In the context of share application money running into several transactions and crores of rupees it would be impossible for the company to go behind the identity of each of the subscribers, except to the extent of obtaining the statutory information.

In Hindustan Tea Trading Co vs CIT (2003 263 ITR 289), subscriptions for share application money were received from the public and the assessee had disclosed all the particulars, including the addresses of the subscribers, the question of treating the same as unexplained credit does not arise.

Similarly, in the CIT vs Shree Barkha Synthetics Ltd (2004 270 ITR 477) case, the Rajasthan High Court held that in the case of the company receiving contribution as share capital, in cases where the details of GI/PAN of the contributors were available, the identity of the subscribers were established but where details were not available the same has to be treated as unexplained credit.

The Supreme Court, in CIT vs Stellar Investment Ltd (2001 251 ITR 263), did not have the occasion to deal with the subject in detail except to say that if some bogus shareholders had been detected their assessment could justifiably be reopened.

No last word, yet

The last word is yet to be pronounced on the subject but by all accounts routing unaccounted money through the share capital mechanism is a fairly regular phenomena.

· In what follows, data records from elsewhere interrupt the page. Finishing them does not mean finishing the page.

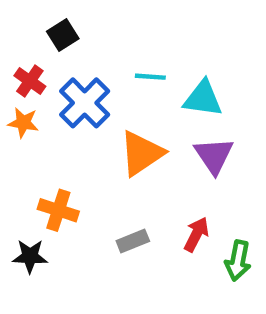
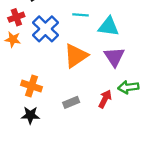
red cross: (30, 81) -> (16, 17), turned 35
black star: (30, 256) -> (30, 115), moved
green arrow: (238, 261) -> (128, 87), moved, turned 72

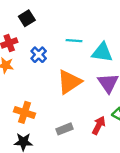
blue cross: (45, 29) -> (39, 55), size x0.6

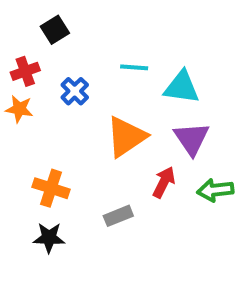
red arrow: (99, 125) -> (164, 182), moved

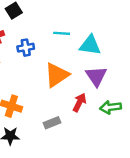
blue cross: (75, 91) -> (26, 48), turned 35

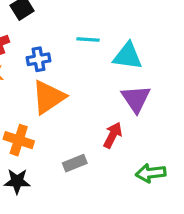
orange triangle: (57, 75) -> (48, 97), moved
green arrow: (110, 107) -> (151, 173), moved

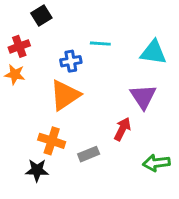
cyan triangle: (128, 56) -> (153, 52), moved
blue cross: (39, 59) -> (71, 61), moved
orange cross: (19, 140) -> (52, 141), moved

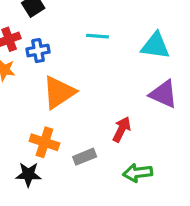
blue cross: (71, 61) -> (38, 51), moved
purple triangle: (143, 97) -> (163, 94), moved, turned -32
green arrow: (156, 163) -> (138, 173), moved

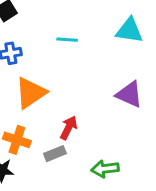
cyan triangle: (155, 46) -> (129, 30), moved
red arrow: (122, 129) -> (69, 128), moved

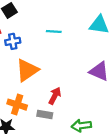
gray rectangle: (55, 154) -> (45, 115), turned 32

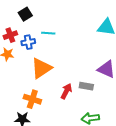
cyan line: (54, 31) -> (48, 33), moved
gray rectangle: (45, 115) -> (86, 86), moved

Listed companies have SEBI and corporate laws to adhere to in taking the necessary precautions. But small, private limited companies are sometimes used as a convenient vehicle to park such funds.

To what extent does one go to trace the source of money invested as share capital? There is only a thin line that separates the genuine and the not-so-genuine and, at the end of the day, it all depends on the facts and documentation that supports those facts.

R. Anand
(The author is Partner, Global Tax and Advisory Services, Ernst & Young.)